New data from the S&P CoreLogic Case-Shiller 20-city home price index reveals that home prices in the United States surged by about 18.4% in October. The price of homes has surged for a variety of reasons, most of which are related in some way to the COVID-19 pandemic. According to this new data, the hottest housing markets in the United States were located in Phoenix, Tampa, and Miami. 

While the price of housing doesn’t appear as if it will go down any time soon, analysts do suggest that prices will at least slow down in the new year. However, the overall prices will not decrease, on average, and instead will continue to go up.

Because of the ongoing pandemic that has changed how many live and work, it does appear as if the housing market will stay competitive. For many months now, there has only been a small inventory of homes for sale, as many people are looking to buy new homes or upsize. When the pandemic first started, there was a mass wave of Americans who moved from cities to suburbs, or who moved into bigger homes with offices to work from home in, or to help with children who were going to school from home.

In 2021, this movement slowed down slightly, especially as more people became fully vaccinated and began to think that life would get back to normal, somewhat. However, both the Delta variant and the Omicron variant have kept many people from returning to work in the office. This has, as a result, led to a continued flexible workplace where many people continue to work remotely, or from home.

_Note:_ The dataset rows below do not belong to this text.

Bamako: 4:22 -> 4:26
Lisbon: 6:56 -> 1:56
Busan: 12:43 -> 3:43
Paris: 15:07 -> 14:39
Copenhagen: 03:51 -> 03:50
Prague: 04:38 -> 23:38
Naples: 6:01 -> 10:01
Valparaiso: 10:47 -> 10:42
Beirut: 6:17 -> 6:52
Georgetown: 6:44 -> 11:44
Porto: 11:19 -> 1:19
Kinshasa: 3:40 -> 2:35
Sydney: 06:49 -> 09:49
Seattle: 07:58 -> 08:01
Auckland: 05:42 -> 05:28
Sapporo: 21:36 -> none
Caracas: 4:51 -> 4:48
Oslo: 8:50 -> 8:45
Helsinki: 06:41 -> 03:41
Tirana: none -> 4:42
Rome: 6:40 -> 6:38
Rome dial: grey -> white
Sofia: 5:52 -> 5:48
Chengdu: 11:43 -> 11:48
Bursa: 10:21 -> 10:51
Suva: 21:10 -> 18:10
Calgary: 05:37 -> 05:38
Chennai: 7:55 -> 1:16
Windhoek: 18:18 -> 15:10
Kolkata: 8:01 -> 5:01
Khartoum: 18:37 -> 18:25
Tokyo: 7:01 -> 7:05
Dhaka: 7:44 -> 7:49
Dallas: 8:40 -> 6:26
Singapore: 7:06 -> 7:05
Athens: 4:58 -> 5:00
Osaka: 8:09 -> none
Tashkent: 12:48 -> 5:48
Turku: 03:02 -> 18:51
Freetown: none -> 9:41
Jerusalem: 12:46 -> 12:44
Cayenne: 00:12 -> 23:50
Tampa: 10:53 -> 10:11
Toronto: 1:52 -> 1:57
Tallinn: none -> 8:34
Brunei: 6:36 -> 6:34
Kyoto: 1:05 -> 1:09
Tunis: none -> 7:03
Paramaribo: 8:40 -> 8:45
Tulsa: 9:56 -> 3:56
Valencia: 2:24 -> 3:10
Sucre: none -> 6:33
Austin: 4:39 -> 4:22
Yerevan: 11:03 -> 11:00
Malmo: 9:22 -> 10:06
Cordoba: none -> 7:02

Analysts now believe that more people will look to move to suburbs or upsize, once again, in another wave. However, this time, there are much fewer houses on the market than there was in 2020. There are also a lot fewer new homes being built, because of labor and material shortages, even though contracts for new homes continue to be signed. 

As a result, it does appear as if the housing market will continue with a small inventory of homes up for sale. Homes will likely continue to increase slowly over time, according to analysts. This has kept many first-time homebuyers shut out of the market, and analysts, unfortunately, do not see this going away any time soon. 

Meanwhile, mortgage rates actually fell, continuing low rates, which may have surprised some who thought high inflation would impact these rates. However, it does appear as if the credit markets are more concerned with the Omicron variant forcing economic growth to slow down in the new year, versus how high inflation may impact things. 

Sales of previously owned homes continue to rise. Analysts assume this will also continue into the new year, especially because new homes being built continues to be slow. However, if these material shortages cease to be a factor — and many shortages have already stopped being an issue for homebuilders — then new homes could finally be built in a regular timeframe in the new year.